Pour cela, il propose que le résumé « à l’intention des décideurs » du dernier rapport du Giec (une courte synthèse des milliers de pages de ce document exhaustif sur les impacts de la crise climatique) soit remis aux élu·es dès leur prise de fonctions. « La lutte contre le réchauffement climatique ne doit pas être la seule affaire des États », a ajouté le vice-président de la commission des affaires sociales du Sénat.

Pour systématiser la prise en compte de ces enjeux, il souhaite mettre à jour la charte de l’élu local, qui est remise à chacun·e en début de mandat. Ce texte, qui figure dans le Code des collectivités territoriales, devrait obliger les représentant·es à exercer leur mandat en connaissance des enjeux climatiques et des objectifs de neutralité carbone (autrement dit, ne pas émettre plus de gaz à effet de serre que l’on ne peut en absorber) à l’horizon 2050 : « On ne se pose pas la question du respect des droits de l’Homme, pourquoi se la pose-t-on pour le climat ? », interroge Olivier Henno.
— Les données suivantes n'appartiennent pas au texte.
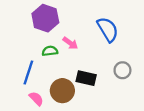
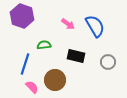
purple hexagon: (45, 18) -> (22, 16), moved
pink arrow: (70, 43) -> (68, 24), moved
black rectangle: (86, 78) -> (76, 56), moved

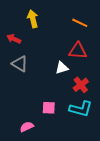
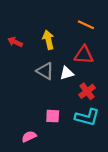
yellow arrow: (33, 19) -> (48, 40), moved
gray triangle: (20, 64) -> (45, 71), moved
« Il faut maintenant attendre la fin des élections législatives pour mettre cette proposition de loi à l’ordre du jour », précise Aurélien Sebton de Koncilio, cabinet de conseil spécialisé dans la formation des élu·es, à l’origine de l’idée. Pour Léonore Moncond’huy, maire (EELV) de Poitiers présente hier, « cette proposition de loi a le mérite d’être transpartisane et d’envoyer un message fort sur la responsabilité des élus locaux, souvent en première ligne dans la lutte contre le réchauffement climatique ».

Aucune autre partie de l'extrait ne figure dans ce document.